# Brief
Images should be omitted while the rest of the data is duplicated exactly.

# Input data

____________________

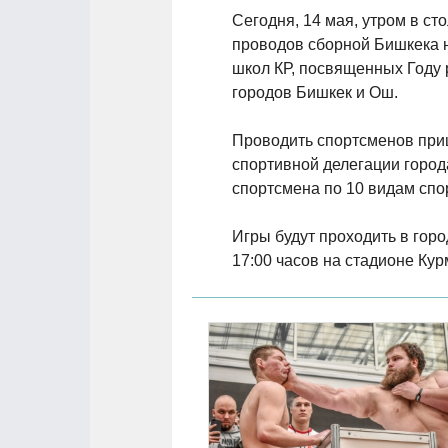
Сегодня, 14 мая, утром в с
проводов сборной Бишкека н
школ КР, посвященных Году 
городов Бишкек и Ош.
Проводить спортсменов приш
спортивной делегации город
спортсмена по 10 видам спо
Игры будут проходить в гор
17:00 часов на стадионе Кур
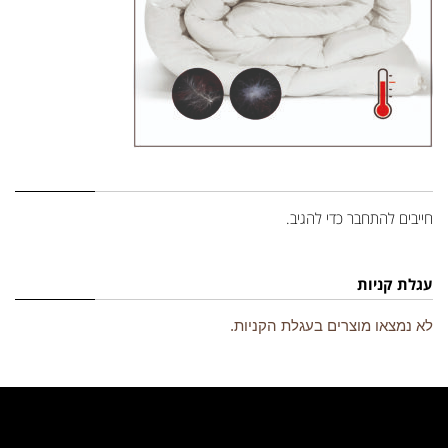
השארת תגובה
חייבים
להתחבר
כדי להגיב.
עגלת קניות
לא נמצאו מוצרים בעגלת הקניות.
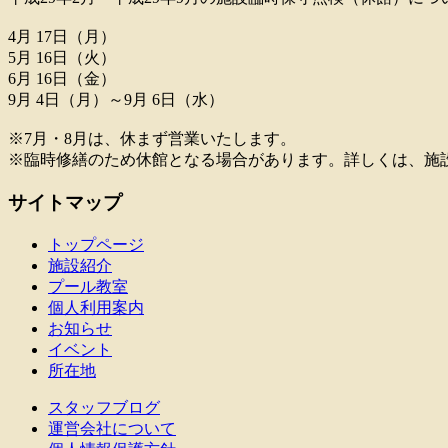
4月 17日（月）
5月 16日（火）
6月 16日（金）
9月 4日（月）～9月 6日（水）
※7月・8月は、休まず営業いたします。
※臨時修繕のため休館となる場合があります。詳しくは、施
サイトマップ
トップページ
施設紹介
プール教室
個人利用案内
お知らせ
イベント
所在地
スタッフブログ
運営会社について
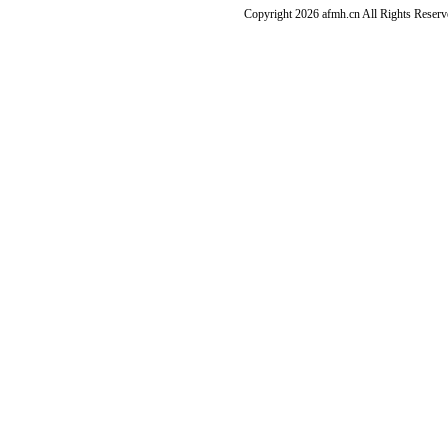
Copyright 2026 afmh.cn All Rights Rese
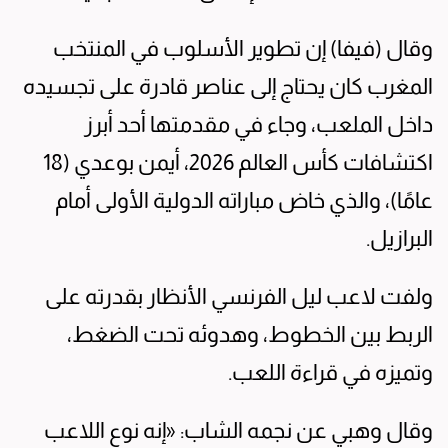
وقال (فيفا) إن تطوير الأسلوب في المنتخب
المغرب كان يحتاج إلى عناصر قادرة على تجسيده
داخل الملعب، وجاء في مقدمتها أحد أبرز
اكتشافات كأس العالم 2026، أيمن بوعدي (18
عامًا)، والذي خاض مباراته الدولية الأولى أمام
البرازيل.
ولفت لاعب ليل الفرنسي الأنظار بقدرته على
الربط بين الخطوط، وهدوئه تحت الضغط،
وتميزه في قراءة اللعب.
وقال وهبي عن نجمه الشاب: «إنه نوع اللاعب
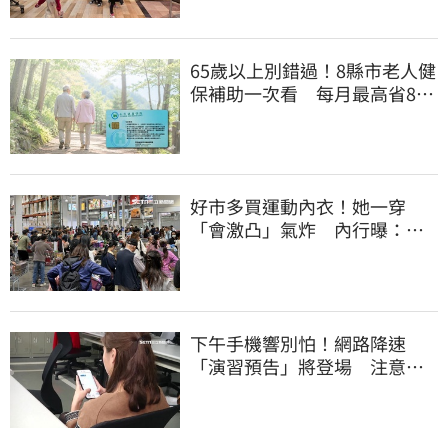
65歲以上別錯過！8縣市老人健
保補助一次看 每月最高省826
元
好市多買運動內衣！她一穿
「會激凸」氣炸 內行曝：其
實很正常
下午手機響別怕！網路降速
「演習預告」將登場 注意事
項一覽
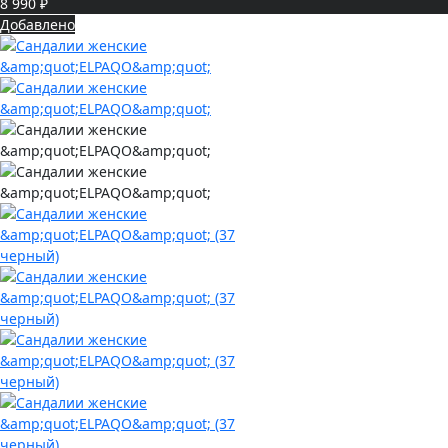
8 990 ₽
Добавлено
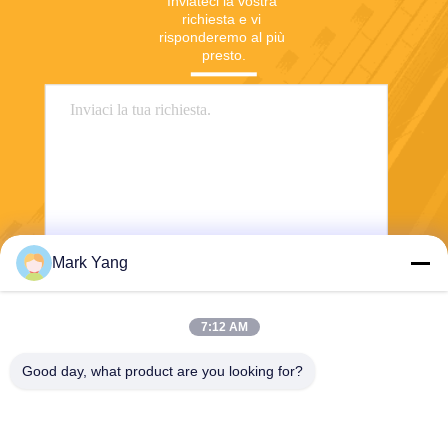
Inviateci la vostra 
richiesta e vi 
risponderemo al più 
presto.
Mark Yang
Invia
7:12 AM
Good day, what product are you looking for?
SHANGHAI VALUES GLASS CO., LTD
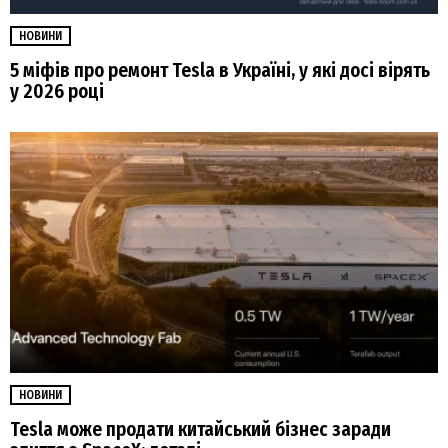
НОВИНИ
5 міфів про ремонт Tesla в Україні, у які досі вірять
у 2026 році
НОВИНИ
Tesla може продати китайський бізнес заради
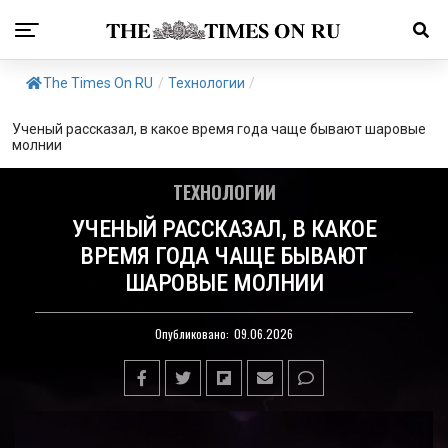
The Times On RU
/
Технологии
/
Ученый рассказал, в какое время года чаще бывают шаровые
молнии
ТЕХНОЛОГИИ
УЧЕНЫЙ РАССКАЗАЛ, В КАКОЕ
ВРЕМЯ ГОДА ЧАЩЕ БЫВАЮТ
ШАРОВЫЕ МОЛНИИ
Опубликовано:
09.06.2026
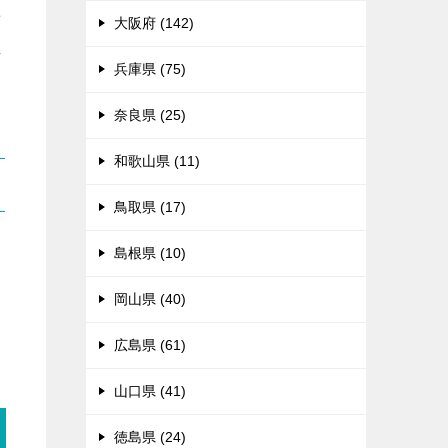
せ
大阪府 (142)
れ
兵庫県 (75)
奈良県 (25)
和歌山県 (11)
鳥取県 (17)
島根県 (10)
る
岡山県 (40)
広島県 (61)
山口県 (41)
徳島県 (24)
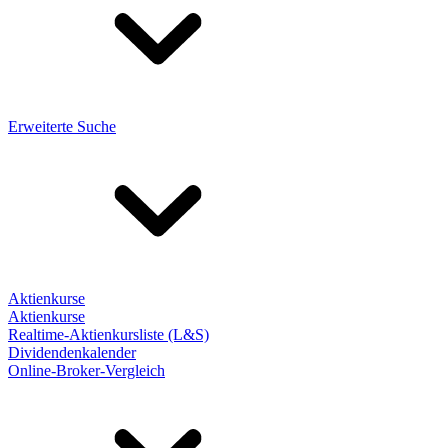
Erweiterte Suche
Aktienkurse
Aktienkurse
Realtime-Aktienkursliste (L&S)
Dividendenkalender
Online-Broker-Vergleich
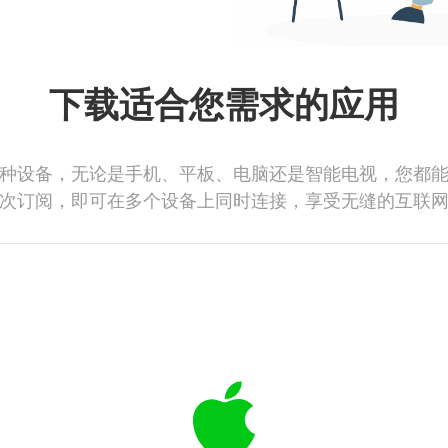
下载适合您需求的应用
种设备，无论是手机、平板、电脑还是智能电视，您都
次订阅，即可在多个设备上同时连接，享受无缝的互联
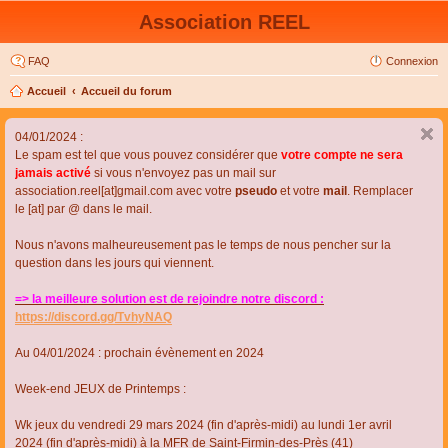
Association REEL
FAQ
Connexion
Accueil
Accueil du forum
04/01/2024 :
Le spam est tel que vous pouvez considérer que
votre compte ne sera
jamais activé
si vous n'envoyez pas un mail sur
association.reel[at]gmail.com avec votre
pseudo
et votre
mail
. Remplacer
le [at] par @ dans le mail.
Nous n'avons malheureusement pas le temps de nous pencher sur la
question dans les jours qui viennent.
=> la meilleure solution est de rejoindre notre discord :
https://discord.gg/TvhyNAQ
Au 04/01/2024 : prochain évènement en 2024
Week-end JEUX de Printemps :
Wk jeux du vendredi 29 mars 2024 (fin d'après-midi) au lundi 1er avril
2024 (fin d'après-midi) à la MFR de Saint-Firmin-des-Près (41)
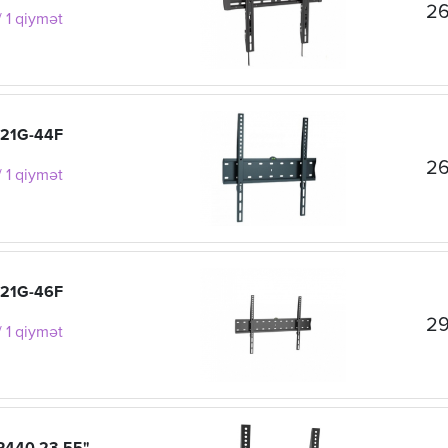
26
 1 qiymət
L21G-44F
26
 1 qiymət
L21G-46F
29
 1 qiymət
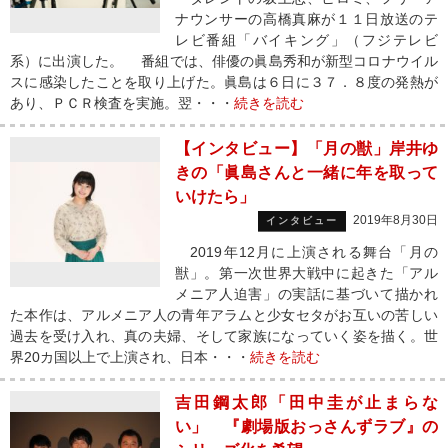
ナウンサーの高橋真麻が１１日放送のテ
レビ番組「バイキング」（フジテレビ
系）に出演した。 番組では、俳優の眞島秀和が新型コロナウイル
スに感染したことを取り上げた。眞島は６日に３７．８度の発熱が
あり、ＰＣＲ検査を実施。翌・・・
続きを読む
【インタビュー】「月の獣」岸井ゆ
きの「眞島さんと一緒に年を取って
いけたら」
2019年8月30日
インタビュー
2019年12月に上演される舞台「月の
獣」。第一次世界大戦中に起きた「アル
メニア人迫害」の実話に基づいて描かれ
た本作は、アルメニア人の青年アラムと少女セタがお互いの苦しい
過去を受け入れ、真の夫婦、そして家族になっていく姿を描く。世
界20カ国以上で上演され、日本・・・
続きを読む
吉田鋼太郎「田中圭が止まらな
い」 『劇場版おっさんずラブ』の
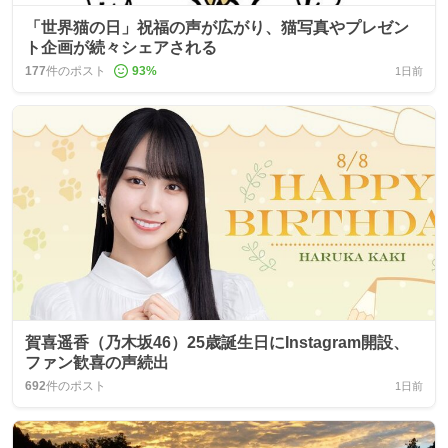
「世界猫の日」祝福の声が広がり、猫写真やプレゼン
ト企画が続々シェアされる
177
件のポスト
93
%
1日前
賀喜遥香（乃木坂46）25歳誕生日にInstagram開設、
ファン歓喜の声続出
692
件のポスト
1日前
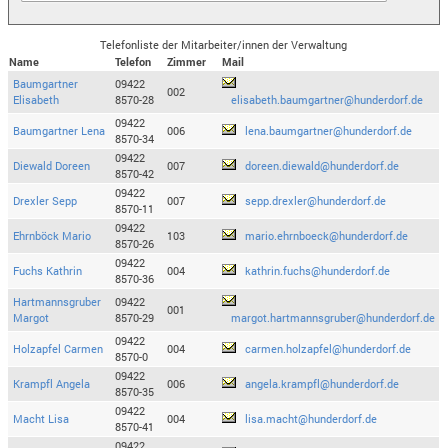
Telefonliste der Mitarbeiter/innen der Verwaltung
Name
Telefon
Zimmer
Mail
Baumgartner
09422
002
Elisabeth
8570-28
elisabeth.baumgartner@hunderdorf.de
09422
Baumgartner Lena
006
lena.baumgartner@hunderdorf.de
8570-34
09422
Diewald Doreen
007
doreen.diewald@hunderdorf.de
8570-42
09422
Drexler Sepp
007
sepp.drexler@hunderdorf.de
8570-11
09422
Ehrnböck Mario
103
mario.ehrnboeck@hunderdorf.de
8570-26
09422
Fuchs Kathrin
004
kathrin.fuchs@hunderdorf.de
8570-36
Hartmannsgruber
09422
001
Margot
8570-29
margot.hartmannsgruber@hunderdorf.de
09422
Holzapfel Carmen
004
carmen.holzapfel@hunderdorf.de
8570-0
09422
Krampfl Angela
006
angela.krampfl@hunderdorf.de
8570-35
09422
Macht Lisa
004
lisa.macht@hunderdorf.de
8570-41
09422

____________________

# Solution for this problem
Сегодня, 14 мая, утром в с
проводов сборной Бишкека н
школ КР, посвященных Году 
городов Бишкек и Ош.
Проводить спортсменов приш
спортивной делегации город
спортсмена по 10 видам спо
Игры будут проходить в гор
17:00 часов на стадионе Кур
השארת תגובה
חייבים
להתחבר
כדי להגיב.
עגלת קניות
לא נמצאו מוצרים בעגלת הקניות.
4月 17日（月）
5月 16日（火）
6月 16日（金）
9月 4日（月）～9月 6日（水）
※7月・8月は、休まず営業いたします。
※臨時修繕のため休館となる場合があります。詳しくは、施
サイトマップ
トップページ
施設紹介
プール教室
個人利用案内
お知らせ
イベント
所在地
スタッフブログ
運営会社について
Copyright 2026 afmh.cn All Rights Rese
وقال (فيفا) إن تطوير الأسلوب في المنتخب
المغرب كان يحتاج إلى عناصر قادرة على تجسيده
داخل الملعب، وجاء في مقدمتها أحد أبرز
اكتشافات كأس العالم 2026، أيمن بوعدي (18
عامًا)، والذي خاض مباراته الدولية الأولى أمام
البرازيل.
ولفت لاعب ليل الفرنسي الأنظار بقدرته على
الربط بين الخطوط، وهدوئه تحت الضغط،
وتميزه في قراءة اللعب.
وقال وهبي عن نجمه الشاب: «إنه نوع اللاعب
65歲以上別錯過！8縣市老人健
保補助一次看 每月最高省826
元
好市多買運動內衣！她一穿
「會激凸」氣炸 內行曝：其
實很正常
下午手機響別怕！網路降速
「演習預告」將登場 注意事
項一覽
8 990 ₽
Добавлено
Inviateci la vostra 
richiesta e vi 
risponderemo al più 
presto.
Mark Yang
Invia
7:12 AM
Good day, what product are you looking for?
SHANGHAI VALUES GLASS CO., LTD
НОВИНИ
5 міфів про ремонт Tesla в Україні, у які досі вірять
у 2026 році
НОВИНИ
Tesla може продати китайський бізнес заради
The Times On RU
/
Технологии
/
Ученый рассказал, в какое время года чаще бывают шаровые
молнии
ТЕХНОЛОГИИ
УЧЕНЫЙ РАССКАЗАЛ, В КАКОЕ
ВРЕМЯ ГОДА ЧАЩЕ БЫВАЮТ
ШАРОВЫЕ МОЛНИИ
Опубликовано:
09.06.2026
せ
大阪府 (142)
れ
兵庫県 (75)
奈良県 (25)
和歌山県 (11)
鳥取県 (17)
島根県 (10)
る
岡山県 (40)
広島県 (61)
山口県 (41)
徳島県 (24)
Erweiterte Suche
Aktienkurse
Aktienkurse
Realtime-Aktienkursliste (L&S)
Dividendenkalender
Online-Broker-Vergleich
下载适合您需求的应用
种设备，无论是手机、平板、电脑还是智能电视，您都
次订阅，即可在多个设备上同时连接，享受无缝的互联
Association REEL
FAQ
Connexion
Accueil
Accueil du forum
04/01/2024 :
Le spam est tel que vous pouvez considérer que
votre compte ne sera
jamais activé
si vous n'envoyez pas un mail sur
association.reel[at]gmail.com avec votre
pseudo
et votre
mail
. Remplacer
le [at] par @ dans le mail.
Nous n'avons malheureusement pas le temps de nous pencher sur la
question dans les jours qui viennent.
=> la meilleure solution est de rejoindre notre discord :
https://discord.gg/TvhyNAQ
Au 04/01/2024 : prochain évènement en 2024
Week-end JEUX de Printemps :
Wk jeux du vendredi 29 mars 2024 (fin d'après-midi) au lundi 1er avril
2024 (fin d'après-midi) à la MFR de Saint-Firmin-des-Près (41)
26
 1 qiymət
L21G-44F
26
 1 qiymət
L21G-46F
29
 1 qiymət
ナウンサーの高橋真麻が１１日放送のテ
レビ番組「バイキング」（フジテレビ
系）に出演した。 番組では、俳優の眞島秀和が新型コロナウイル
スに感染したことを取り上げた。眞島は６日に３７．８度の発熱が
あり、ＰＣＲ検査を実施。翌・・・
続きを読む
【インタビュー】「月の獣」岸井ゆ
きの「眞島さんと一緒に年を取って
いけたら」
2019年8月30日
インタビュー
2019年12月に上演される舞台「月の
獣」。第一次世界大戦中に起きた「アル
メニア人迫害」の実話に基づいて描かれ
た本作は、アルメニア人の青年アラムと少女セタがお互いの苦しい
過去を受け入れ、真の夫婦、そして家族になっていく姿を描く。世
界20カ国以上で上演され、日本・・・
続きを読む
吉田鋼太郎「田中圭が止まらな
い」 『劇場版おっさんずラブ』の
「世界猫の日」祝福の声が広がり、猫写真やプレゼン
ト企画が続々シェアされる
177
件のポスト
93
%
1日前
賀喜遥香（乃木坂46）25歳誕生日にInstagram開設、
ファン歓喜の声続出
692
件のポスト
1日前
Telefonliste der Mitarbeiter/innen der Verwaltung
Name
Telefon
Zimmer
Mail
Baumgartner
09422
002
Elisabeth
8570-28
elisabeth.baumgartner@hunderdorf.de
09422
Baumgartner Lena
006
lena.baumgartner@hunderdorf.de
8570-34
09422
Diewald Doreen
007
doreen.diewald@hunderdorf.de
8570-42
09422
Drexler Sepp
007
sepp.drexler@hunderdorf.de
8570-11
09422
Ehrnböck Mario
103
mario.ehrnboeck@hunderdorf.de
8570-26
09422
Fuchs Kathrin
004
kathrin.fuchs@hunderdorf.de
8570-36
Hartmannsgruber
09422
001
Margot
8570-29
margot.hartmannsgruber@hunderdorf.de
09422
Holzapfel Carmen
004
carmen.holzapfel@hunderdorf.de
8570-0
09422
Krampfl Angela
006
angela.krampfl@hunderdorf.de
8570-35
09422
Macht Lisa
004
lisa.macht@hunderdorf.de
8570-41
09422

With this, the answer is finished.